■ **Data supplied**:
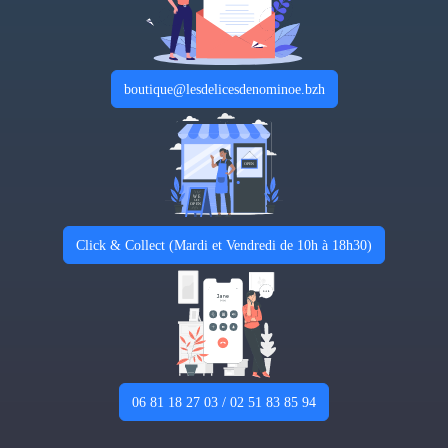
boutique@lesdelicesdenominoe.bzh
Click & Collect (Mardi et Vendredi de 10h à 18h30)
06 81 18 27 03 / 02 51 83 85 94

...

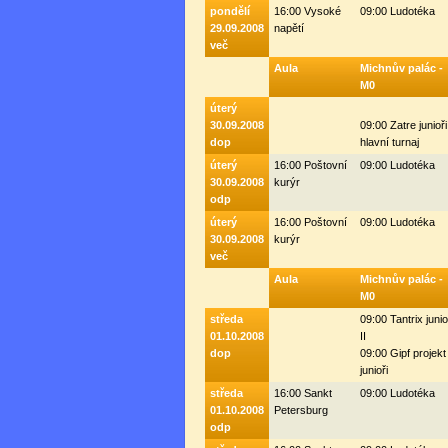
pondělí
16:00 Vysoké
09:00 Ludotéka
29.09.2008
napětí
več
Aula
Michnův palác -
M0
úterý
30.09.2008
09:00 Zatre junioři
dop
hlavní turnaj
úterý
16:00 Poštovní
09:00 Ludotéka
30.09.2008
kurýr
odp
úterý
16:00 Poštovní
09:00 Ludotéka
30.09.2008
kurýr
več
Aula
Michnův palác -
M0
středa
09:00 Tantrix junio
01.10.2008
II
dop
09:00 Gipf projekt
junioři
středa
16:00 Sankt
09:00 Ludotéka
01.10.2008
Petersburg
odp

* * *

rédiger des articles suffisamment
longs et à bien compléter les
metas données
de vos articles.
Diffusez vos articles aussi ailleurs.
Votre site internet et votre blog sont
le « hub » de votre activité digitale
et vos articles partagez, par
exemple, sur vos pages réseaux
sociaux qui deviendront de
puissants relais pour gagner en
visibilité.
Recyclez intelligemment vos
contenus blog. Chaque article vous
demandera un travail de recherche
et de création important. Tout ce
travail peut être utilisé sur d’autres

■ **What to do**:
Report each line in the preceding entries that holds the string "travail".

■ **Task answer**:
demandera un travail de recherche
travail peut être utilisé sur d’autres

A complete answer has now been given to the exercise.